• Aim of the exercise:
Print every record below exactly as it stands, but leave out the pictures.

Page-level text extractions

= Beginning of Section =

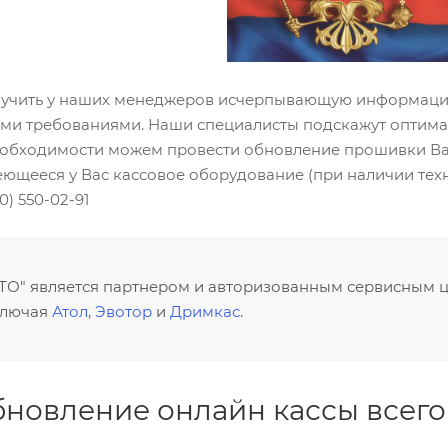
лучить у наших менеджеров исчерпывающую информацию 
выми требованиями. Наши специалисты подскажут оптим
обходимости можем провести обновление прошивки Ва
ющееся у Вас кассовое оборудование (при наличии техн
0) 550-02-91
ТО" является партнером и авторизованным сервисным 
ключая
Атол
,
Эвотор
и
Дримкас
.
бновление онлайн кассы всего 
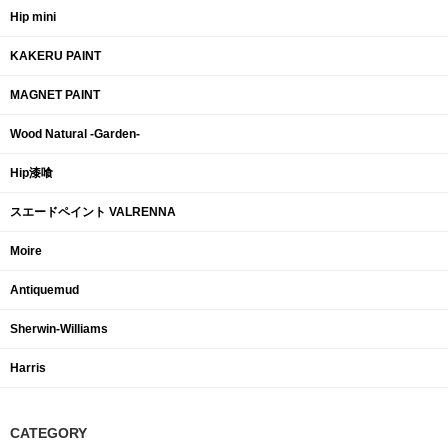
Hip mini
KAKERU PAINT
MAGNET PAINT
Wood Natural -Garden-
Hip漆喰
スエードペイント VALRENNA
Moire
Antiquemud
Sherwin-Williams
Harris
CATEGORY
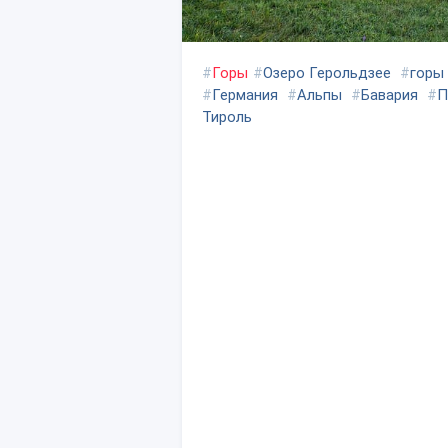
#
Горы
#
Озеро Герольдзее
#
горы
#
Германия
#
Альпы
#
Бавария
#
П
Тироль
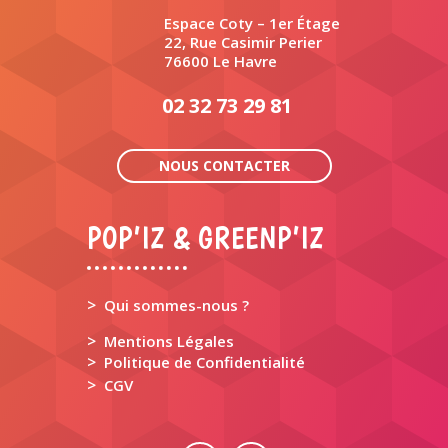
Espace Coty – 1er Étage
22, Rue Casimir Perier
76600 Le Havre
02 32 73 29 81
NOUS CONTACTER
POP’IZ & GREENP’IZ
>
Qui sommes-nous ?
>
Mentions Légales
>
Politique de Confidentialité
>
CGV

= End of Section =

• Answer box:
лучить у наших менеджеров исчерпывающую информацию 
выми требованиями. Наши специалисты подскажут оптим
обходимости можем провести обновление прошивки Ва
ющееся у Вас кассовое оборудование (при наличии техн
0) 550-02-91
ТО" является партнером и авторизованным сервисным 
ключая
Атол
,
Эвотор
и
Дримкас
.
бновление онлайн кассы всего 
Hip mini
KAKERU PAINT
MAGNET PAINT
Wood Natural -Garden-
Hip漆喰
スエードペイント VALRENNA
Moire
Antiquemud
Sherwin-Williams
Harris
CATEGORY
#
Горы
#
Озеро Герольдзее
#
горы
#
Германия
#
Альпы
#
Бавария
#
П
Тироль
Espace Coty – 1er Étage
22, Rue Casimir Perier
76600 Le Havre
02 32 73 29 81
NOUS CONTACTER
POP’IZ & GREENP’IZ
>
Qui sommes-nous ?
>
Mentions Légales
>
Politique de Confidentialité
>
CGV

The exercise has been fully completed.